There was no avoiding the killing.
She raked with her claws, and blood flowed. Her attacker fell lifeless to the mud, but not before crying out.
That was bad. That would alert others.
She reached down, using her long tail to counterbalance, and scooped up one of the grubby animals that squealed. That sound, too, would alert others, and so she silenced it with her bite, chewing a couple of times before swallowing.
Then she ran.
She knew how to do this. She knew about the creatures that built these hard stone structures to shelter in, that trapped creatures in these pens of wood. She knew how they thought. She knew their weaknesses.
And they were weak. They covered themselves in hides because their outer flesh could not withstand heat or cold, with thicker coverings to protect their soft feet. They could see, but their other senses were pathetic. If she was quiet, she could get so close that they would not smell her scent until she was upon them. And then it would be too late.
They were slow to act, too. She heard them, blundering toward the scream, still some way off. She had time.
The stone boxes provided shadow, which she used. Ahead, the flat stones on the ground would give way to honest soil, and then all she had to do was cross the field to the gap in the wooden barricade. Once she was beyond that, she was free.
But these creatures were still dangerous. They had the exploding sticks, the ones that spat pain. She still bore the scar on one thigh, and knew she had been lucky. Others had met their end from these weapons.
And sometimes the creatures showed intelligence. Like now.
She could smell them, just around the corner. Two creatures. She also caught the dry, acrid tang of the exploding sticks.
She pulled the carcass tight to her side, squeezing to prevent more blood flow. She crouched, readying her free arm. She didn’t want to kill more of them, but she would do whatever it took.
The creatures were waiting, either for her to make the first move, or for others to join them. Off to her left, she heard the clumping and grumbling of their approach. Light flashed, from the beams they carried.
Again, because their senses were weak. They couldn’t rely on the illumination from the night sky.
She looked up. A cloud rolled on, and the moon glowed, showing her the sloping top of the stone box.
Showing her a way to escape.
She transferred the carcass to her mouth, tensing her jaw to grip it tight. Then she climbed. It was easy—they had grooves in these boxes, some kind of slippery but brittle stuff set back a little. And although the top sloped, it was no worse than the bank of the river.

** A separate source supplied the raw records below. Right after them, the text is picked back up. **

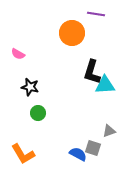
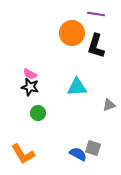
pink semicircle: moved 12 px right, 20 px down
black L-shape: moved 4 px right, 26 px up
cyan triangle: moved 28 px left, 2 px down
gray triangle: moved 26 px up
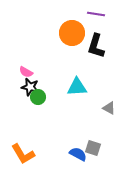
pink semicircle: moved 4 px left, 2 px up
gray triangle: moved 3 px down; rotated 48 degrees clockwise
green circle: moved 16 px up
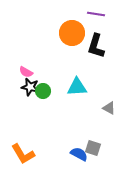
green circle: moved 5 px right, 6 px up
blue semicircle: moved 1 px right
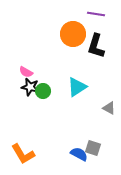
orange circle: moved 1 px right, 1 px down
cyan triangle: rotated 30 degrees counterclockwise
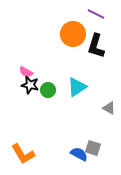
purple line: rotated 18 degrees clockwise
black star: moved 2 px up
green circle: moved 5 px right, 1 px up
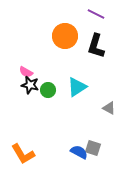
orange circle: moved 8 px left, 2 px down
blue semicircle: moved 2 px up
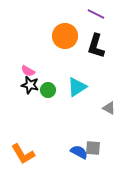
pink semicircle: moved 2 px right, 1 px up
gray square: rotated 14 degrees counterclockwise
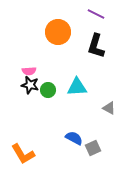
orange circle: moved 7 px left, 4 px up
pink semicircle: moved 1 px right; rotated 32 degrees counterclockwise
cyan triangle: rotated 30 degrees clockwise
gray square: rotated 28 degrees counterclockwise
blue semicircle: moved 5 px left, 14 px up
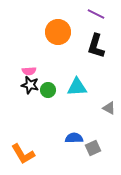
blue semicircle: rotated 30 degrees counterclockwise
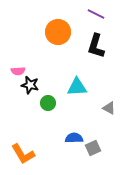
pink semicircle: moved 11 px left
green circle: moved 13 px down
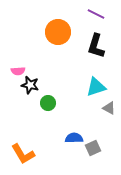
cyan triangle: moved 19 px right; rotated 15 degrees counterclockwise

As she crept along, shapes moved in the shadows below. They made noises, grunting to each other, and every so often they’d make a strange hissing sound and fall silent.
It was like they wanted to be spotted. Ridiculous that these things caused her kind so much trouble.
From this height, she could see the field. The wooden barrier stretched in front of the forest, and the gap was clearly visible. But shapes moved by it, one large, the other small.
And they, too, held death-sticks.
But she had no alternative. She had to get food back to the nest. And she would not allow such pathetic, cruel creatures to stand in her way.
She spat out the carcass, grabbed it tight under one arm, and bounded to the ground. As she landed, shouts erupted to one side, and there was a crack as one of the sticks spat out its invisible death.
She raced across the field. Her tail brushed the ground, and she used that to turn, twisting one way then the other. The ground to either side erupted in small explosions, but none of the bolts of pain hit her.
The two beings ahead crouched and brought their sticks up. But she couldn’t stop, not when her she was so close. The sticks cracked, their ends flaring bright, and she swerved.
Hot air shot past her cheek.
They would send more bolts of pain to her, unless she was quick. Or unless she scared them.
With deliberation, she swiped her tail and turned to the smaller creature, the one more likely to be intimidated. Already, she smelt its fear.
Maybe it was a young one, but they didn’t care about her offspring, so why should she respect theirs?
Then the larger creature stood, and swung its stick. She had a moment to think this strange, before pain wracked her side, and she staggered. She felt the carcass slip.
But she regained her feet, and she bounded, over the smaller creature, its scent sharp and acidic. She flew through the gap in the wooden barrier, clipping her arm. Within moments, the trees enveloped her.
Eventually she slowed, the death-sticks and the grunts and shouts a distant memory. She grabbed a handful of leaves and chewed them into a mush that she rubbed onto her side, where the stick had hit. Then she walked on. She would reach the nest soon.
The carcass was still warm by her side, and she smiled at the thought of the joy it would bring. If they were careful, this food would keep them going for many suns, especially if her little ones started foraging too.
She’d start training them, she vowed. She’d bring them to the edge of the woods, show them these slow but deadly creatures. She’d teach them.